Едва не шатнуло. Я успел уже и забыть, какие у этого хрупкого с виду парнишки всё-таки сильные руки.

– Не об этом и уже хорошо, – нервно улыбаюсь, опасаясь представить, как это выглядит со стороны.

– Я просто боюсь, чтобы ты опять дел не натворил, – чуть расслабляется птенчик и указывает на свой нос: – Я об этом. Ты же точно собрался страшно мстить. Как и Чарльз, Эрик, и даже Бекверди.

Я пожимаю плечами:

– Конечно же, ты нуждаешься в защите.

– Я не нуждаюсь в защите. И ты последний, кто остался не в курсе. Я могу защитить себя сам, и я не хочу, чтобы вы вмешивались. Особенно вашими варварскими методами.

– Но как же… – несколько даже растеряно тяну я.

– Вот так, – любимый говорит твёрдо и решительно. – Я уже освидетельствовал побои и подал заявление. Они ещё просить меня будут, чтобы я не приписал оскорбление прав секс-меньшинств. И мне совсем не нужно, чтобы вы все вмешивались и нажили неприятности. Тебя это в первую очередь касается!

Строгий какой. Умилительно-строгий. Но при всём моём желании разбить морды и переломать конечности тем ублюдкам, которые обидели любимого, он прав. Никому из нас не нужны дополнительные неприятности, и так вокруг наших личностей не всё гладко с законом. Но и оставить всё на сомнительный откуп полиции и судебной системе я не могу.

– Тогда я потом.

Птенчик почти что смеётся:

– Вы все, как братья! Одно и то же почти слово в слово сказали!

– Вот видишь, – протягиваю руку и осторожно взъерошиваю любимому волосы, – мы все за тебя переживаем. Даже Эрику ты понравился. Надеюсь, что не в этом самом смысле.

– Всё шутишь, – фыркает птенчик, выворачиваясь из-под моей руки. – Я просто на девочку похож, у вас это подсознательное.

– И ничего не похож, – возражаю.

Мальчишка. Как он есть. Да, миловидный, но давно коротко стриженный, да и вообще даже близко нескладной фигурой на девушку не походящий. Я сразу, с первой же секунды нашего знакомства, несмотря на одежду-унисекс и тогда ещё длинные, забранные в хвост, светлые волосы, сразу понял, что он – мальчишка. Правда, решил, что намного младше, чем оказалось. Ну и хорошо, что мои чувства к нему стали только аморальными, а не противозаконными вдобавок.

– Но я всё равно кажусь меньше и слабее вас.

– А разве плохо, когда все хотят о тебе заботиться? И это не потому что ты так выглядишь. Просто ты – это ты.

– Так странно, – птенчик наклонил голову и говорит совсем тихо. – Раньше у меня не было друзей. И ещё ты теперь есть.
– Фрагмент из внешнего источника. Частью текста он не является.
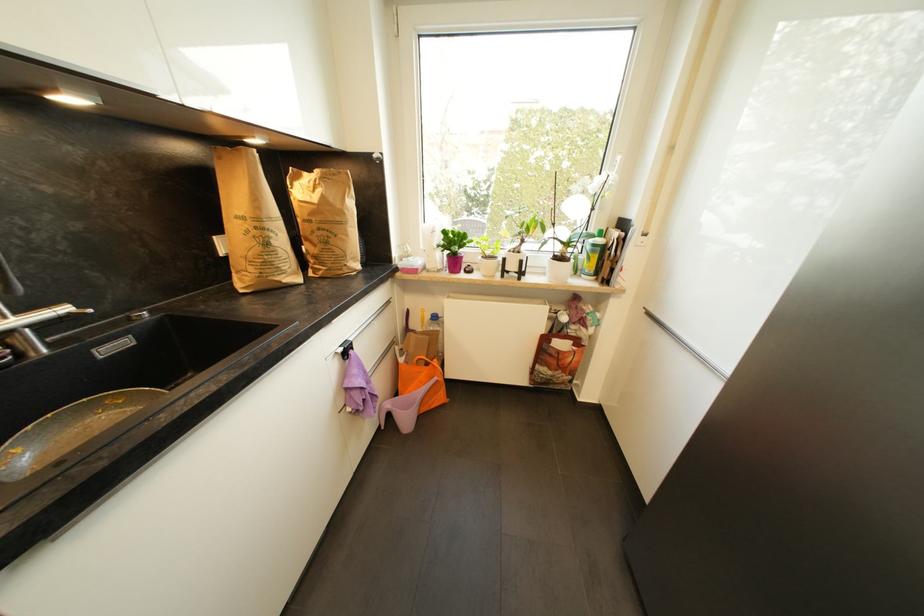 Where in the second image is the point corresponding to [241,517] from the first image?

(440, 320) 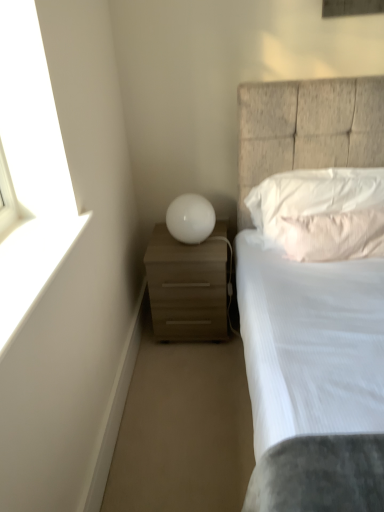 Question: From a real-world perspective, is white matte window sill at upper left on top of white glossy sphere at center?

Choices:
 (A) yes
 (B) no

Answer: (A)

Question: Is white matte window sill at upper left in contact with white glossy sphere at center?

Choices:
 (A) no
 (B) yes

Answer: (A)

Question: Does white matte window sill at upper left have a larger size compared to white glossy sphere at center?

Choices:
 (A) no
 (B) yes

Answer: (A)

Question: Is white matte window sill at upper left to the left of white glossy sphere at center from the viewer's perspective?

Choices:
 (A) yes
 (B) no

Answer: (A)

Question: From a real-world perspective, is white matte window sill at upper left below white glossy sphere at center?

Choices:
 (A) yes
 (B) no

Answer: (B)

Question: From the image's perspective, would you say white matte window sill at upper left is shown under white glossy sphere at center?

Choices:
 (A) yes
 (B) no

Answer: (A)

Question: Considering the relative sizes of white glossy sphere at center and white matte window sill at upper left in the image provided, is white glossy sphere at center shorter than white matte window sill at upper left?

Choices:
 (A) yes
 (B) no

Answer: (B)

Question: From a real-world perspective, is white glossy sphere at center beneath white matte window sill at upper left?

Choices:
 (A) no
 (B) yes

Answer: (B)

Question: Is there a large distance between white glossy sphere at center and white matte window sill at upper left?

Choices:
 (A) yes
 (B) no

Answer: (B)

Question: Does white glossy sphere at center have a lesser width compared to white matte window sill at upper left?

Choices:
 (A) no
 (B) yes

Answer: (B)

Question: Considering the relative positions of white glossy sphere at center and white matte window sill at upper left in the image provided, is white glossy sphere at center to the right of white matte window sill at upper left from the viewer's perspective?

Choices:
 (A) yes
 (B) no

Answer: (A)

Question: Is white glossy sphere at center positioned behind white matte window sill at upper left?

Choices:
 (A) no
 (B) yes

Answer: (B)

Question: Is white matte window sill at upper left touching white soft pillow at upper right, the 1th pillow when ordered from top to bottom?

Choices:
 (A) yes
 (B) no

Answer: (B) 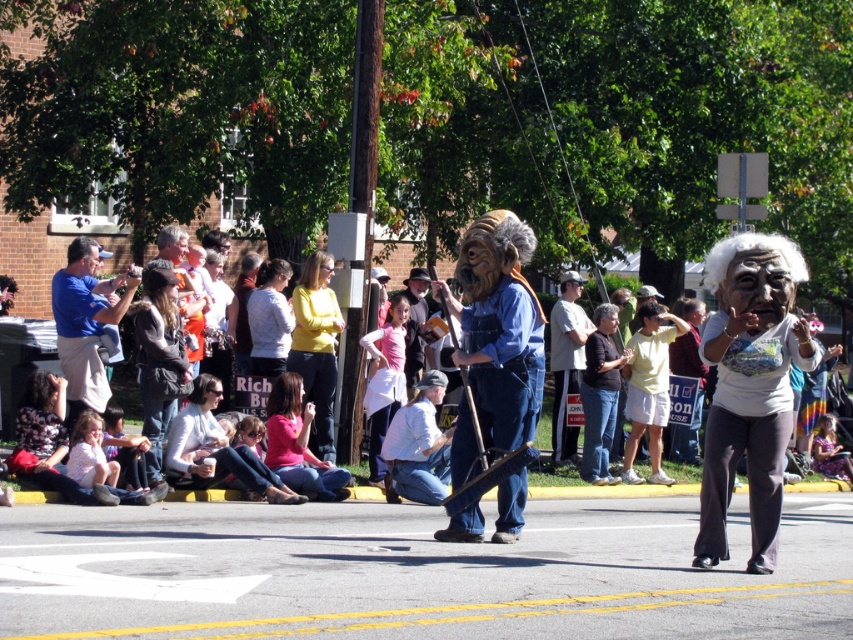 Which is behind, point (64, 282) or point (287, 348)?

Positioned behind is point (287, 348).

Can you confirm if blue fabric shirt at left is positioned to the left of light gray sweater at center?

Indeed, blue fabric shirt at left is positioned on the left side of light gray sweater at center.

Is point (132, 292) in front of point (271, 298)?

Yes, point (132, 292) is closer to viewer.

Where is `blue fabric shirt at left`? blue fabric shirt at left is located at coordinates (86, 323).

Does orange fabric bag at center have a smaller size compared to gray synthetic wig at upper left?

No, orange fabric bag at center is not smaller than gray synthetic wig at upper left.

In the scene shown: Is orange fabric bag at center above gray synthetic wig at upper left?

Actually, orange fabric bag at center is below gray synthetic wig at upper left.

The height and width of the screenshot is (640, 853). Find the location of `orange fabric bag at center`. orange fabric bag at center is located at coordinates (184, 291).

The height and width of the screenshot is (640, 853). I want to click on yellow matte shirt at center, so click(x=316, y=346).

Between point (329, 365) and point (793, 276), which one is positioned behind?

Positioned behind is point (329, 365).

This screenshot has width=853, height=640. What are the coordinates of `yellow matte shirt at center` in the screenshot? It's located at (316, 346). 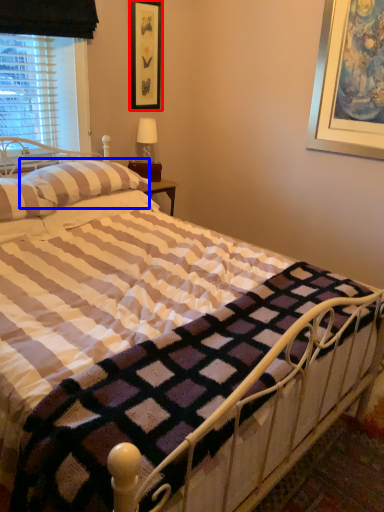 Question: Among these objects, which one is nearest to the camera, picture frame (highlighted by a red box) or pillow (highlighted by a blue box)?

Choices:
 (A) picture frame
 (B) pillow

Answer: (B) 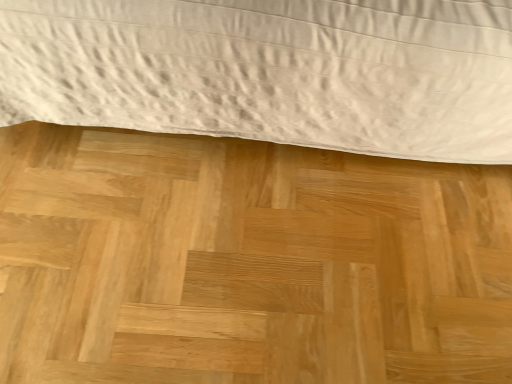 Question: From a real-world perspective, is natural wood plywood at center on top of white textured bed at upper center?

Choices:
 (A) yes
 (B) no

Answer: (B)

Question: Is natural wood plywood at center positioned beyond the bounds of white textured bed at upper center?

Choices:
 (A) no
 (B) yes

Answer: (B)

Question: From the image's perspective, is natural wood plywood at center below white textured bed at upper center?

Choices:
 (A) no
 (B) yes

Answer: (B)

Question: Is natural wood plywood at center positioned far away from white textured bed at upper center?

Choices:
 (A) no
 (B) yes

Answer: (A)

Question: Is the position of natural wood plywood at center less distant than that of white textured bed at upper center?

Choices:
 (A) no
 (B) yes

Answer: (A)

Question: Is natural wood plywood at center turned away from white textured bed at upper center?

Choices:
 (A) yes
 (B) no

Answer: (B)

Question: Is white textured bed at upper center positioned before natural wood plywood at center?

Choices:
 (A) yes
 (B) no

Answer: (A)

Question: From the image's perspective, is white textured bed at upper center over natural wood plywood at center?

Choices:
 (A) yes
 (B) no

Answer: (A)

Question: Considering the relative sizes of white textured bed at upper center and natural wood plywood at center in the image provided, is white textured bed at upper center shorter than natural wood plywood at center?

Choices:
 (A) no
 (B) yes

Answer: (A)

Question: Is white textured bed at upper center smaller than natural wood plywood at center?

Choices:
 (A) no
 (B) yes

Answer: (A)

Question: Is white textured bed at upper center facing towards natural wood plywood at center?

Choices:
 (A) no
 (B) yes

Answer: (B)

Question: From a real-world perspective, is white textured bed at upper center on top of natural wood plywood at center?

Choices:
 (A) yes
 (B) no

Answer: (A)

Question: Is white textured bed at upper center wider or thinner than natural wood plywood at center?

Choices:
 (A) wide
 (B) thin

Answer: (B) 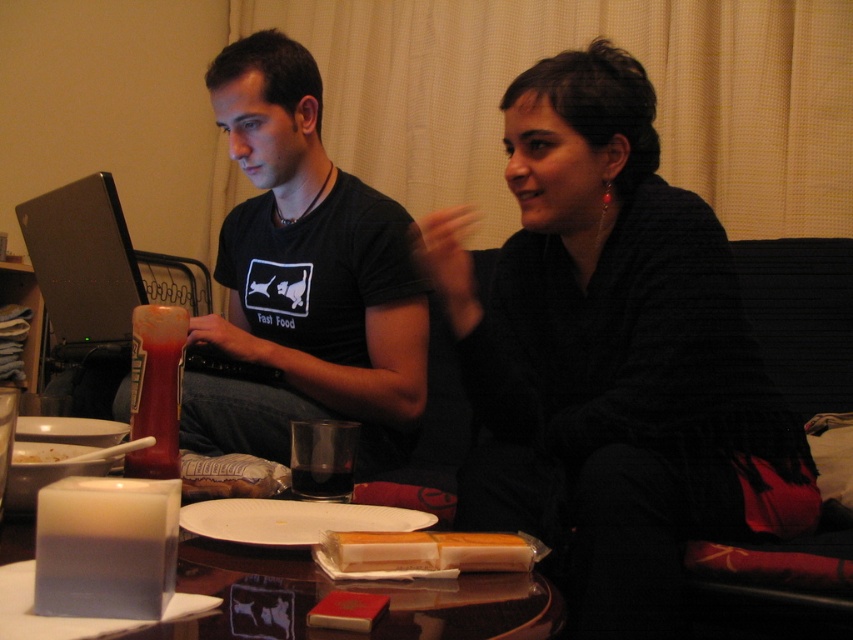 Who is positioned more to the left, black matte sweater at center or yellow cheese at center?

From the viewer's perspective, yellow cheese at center appears more on the left side.

Can you confirm if black matte sweater at center is smaller than yellow cheese at center?

No.

Does point (595, 72) lie behind point (512, 548)?

Yes, point (595, 72) is farther from viewer.

I want to click on black matte sweater at center, so click(x=612, y=356).

Can you confirm if silver metallic laptop at left is smaller than translucent glass cup at center?

No.

Measure the distance between point (51,202) and camera.

The distance of point (51,202) from camera is 1.57 meters.

Describe the element at coordinates (90, 268) in the screenshot. This screenshot has width=853, height=640. I see `silver metallic laptop at left` at that location.

At what (x,y) coordinates should I click in order to perform the action: click on silver metallic laptop at left. Please return your answer as a coordinate pair (x, y). This screenshot has height=640, width=853. Looking at the image, I should click on (90, 268).

Does matte black shirt at center come in front of silver metallic laptop at left?

Yes, it is.

Between matte black shirt at center and silver metallic laptop at left, which one has more height?

Standing taller between the two is matte black shirt at center.

I want to click on matte black shirt at center, so click(305, 276).

I want to click on matte black shirt at center, so click(305, 276). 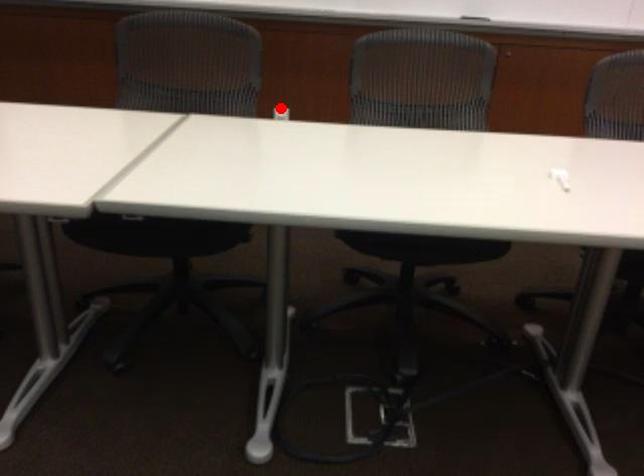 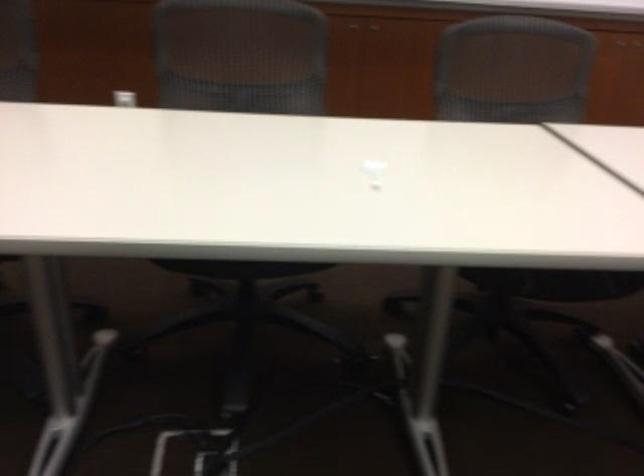 Find the pixel in the second image that matches the highlighted location in the first image.

(125, 96) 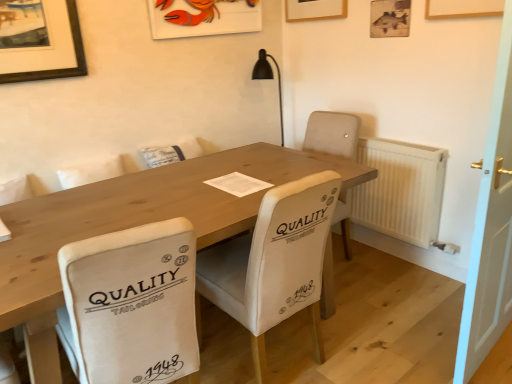 Question: From a real-world perspective, is white plastic radiator at right physically above white wooden door at right?

Choices:
 (A) no
 (B) yes

Answer: (A)

Question: Can you confirm if white plastic radiator at right is bigger than white wooden door at right?

Choices:
 (A) yes
 (B) no

Answer: (B)

Question: Is white plastic radiator at right behind white wooden door at right?

Choices:
 (A) no
 (B) yes

Answer: (B)

Question: Does white plastic radiator at right touch white wooden door at right?

Choices:
 (A) yes
 (B) no

Answer: (B)

Question: Is white plastic radiator at right aimed at white wooden door at right?

Choices:
 (A) yes
 (B) no

Answer: (B)

Question: Looking at their shapes, would you say white plastic radiator at right is wider or thinner than white fabric chair at center, which is counted as the first chair, starting from the left?

Choices:
 (A) thin
 (B) wide

Answer: (A)

Question: From the image's perspective, is white plastic radiator at right located above or below white fabric chair at center, which ranks as the 2th chair in right-to-left order?

Choices:
 (A) below
 (B) above

Answer: (B)

Question: Visually, is white plastic radiator at right positioned to the left or to the right of white fabric chair at center, which is counted as the first chair, starting from the left?

Choices:
 (A) left
 (B) right

Answer: (B)

Question: Is point (423, 147) positioned closer to the camera than point (79, 253)?

Choices:
 (A) farther
 (B) closer

Answer: (A)

Question: Looking at their shapes, would you say white plastic radiator at right is wider or thinner than matte plastic picture frame at upper center, which ranks as the 2th picture frame in right-to-left order?

Choices:
 (A) wide
 (B) thin

Answer: (A)

Question: Considering the positions of white plastic radiator at right and matte plastic picture frame at upper center, which ranks as the 2th picture frame in right-to-left order, in the image, is white plastic radiator at right bigger or smaller than matte plastic picture frame at upper center, which ranks as the 2th picture frame in right-to-left order,?

Choices:
 (A) big
 (B) small

Answer: (A)

Question: From the image's perspective, relative to matte plastic picture frame at upper center, the 1th picture frame from the left, is white plastic radiator at right above or below?

Choices:
 (A) above
 (B) below

Answer: (B)

Question: From a real-world perspective, is white plastic radiator at right positioned above or below matte plastic picture frame at upper center, the 1th picture frame from the left?

Choices:
 (A) above
 (B) below

Answer: (B)

Question: Looking at the image, does matte plastic picture frame at upper center, which ranks as the 2th picture frame in right-to-left order, seem bigger or smaller compared to white fabric chair at center, arranged as the second chair when viewed from the left?

Choices:
 (A) small
 (B) big

Answer: (A)

Question: Do you think matte plastic picture frame at upper center, which ranks as the 2th picture frame in right-to-left order, is within white fabric chair at center, arranged as the second chair when viewed from the left, or outside of it?

Choices:
 (A) inside
 (B) outside

Answer: (B) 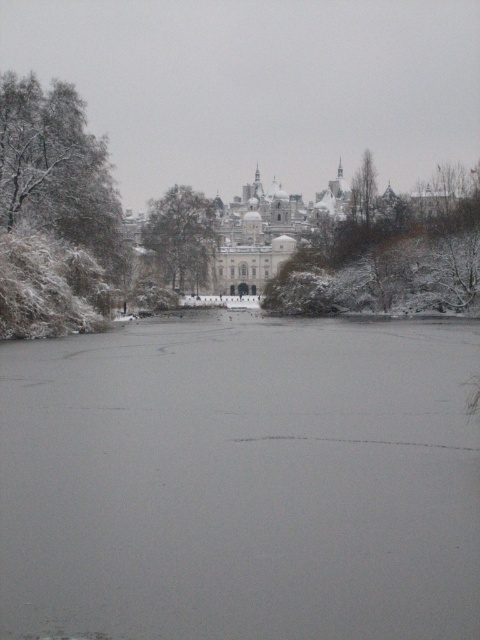 Question: Which of the following is the closest to the observer?

Choices:
 (A) (183, 259)
 (B) (384, 253)

Answer: (B)

Question: From the image, what is the correct spatial relationship of snow-covered tree at upper center in relation to snow-covered tree at center?

Choices:
 (A) left
 (B) right

Answer: (B)

Question: Is white snow-covered tree at left smaller than snow-covered tree at upper center?

Choices:
 (A) yes
 (B) no

Answer: (A)

Question: Which object is closer to the camera taking this photo?

Choices:
 (A) snow-covered tree at upper center
 (B) snow-covered tree at center
 (C) white snow-covered tree at left

Answer: (C)

Question: From the image, what is the correct spatial relationship of snow-covered tree at upper center in relation to snow-covered tree at center?

Choices:
 (A) right
 (B) left

Answer: (A)

Question: Which point is closer to the camera?

Choices:
 (A) snow-covered tree at upper center
 (B) snow-covered tree at center
 (C) white snow-covered tree at left

Answer: (C)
– А я тебе кто? – провоцирую.

Любимый сплетает пальцы, прикусывает губку и явно не знает, что же мне сказать. Да, на словах это трудно. Это в мыслях я могу называть его милыми прозвищами и сколько угодно расточать комплиментов, а как только нужно сказать вслух – слова застревают бессильными выдохами. Интересно, а как он меня зовёт? По имени? Или тоже есть какое-нибудь ласковое прозвище?

– Муж? – наконец произносит моя птичка неуверенно.

Я усмехаюсь и сгребаю его в объятья, несмотря на сопротивление, утыкаюсь губами в волосы и шепчу в тёплый, пахнущий ванильной вишней, затылок:

– И всё, ты меня больше не любишь? Муж? А в случае развода кухню разделим пополам и подерёмся за холодильник?

– Люблю, – ворчит птенчик, возясь и силясь выбраться из захвата.

– Ну, значит, я – любимый, – заявляю. – Большой, страшный и очень непредсказуемый!

– Вот ещё. Может, и большой. Но не страшный. И я точно могу сказать, что тебе нужно!

– Да? – притворно удивляюсь я. – И что же? – почти мурлычу.

– Вот это вот самое!

Птенчик судорожно пытается оторвать мои ладони от своей кожи, но как только ему это удаётся в одном месте, я тут же перемещаю руки в другое, не менее, а может, и более, желанное.

– А ты против? – продолжаю играть интонацией.

– Да! – отпирается любимый решительно. – Эрик за стеной и вообще!

– Ну, твой слишком громкий ротик можно и прикрыть, а кроватью скрипеть не будем, – упорствую, уже готовясь уложить любимого под себя и выбирая, как аккуратнее это сделать.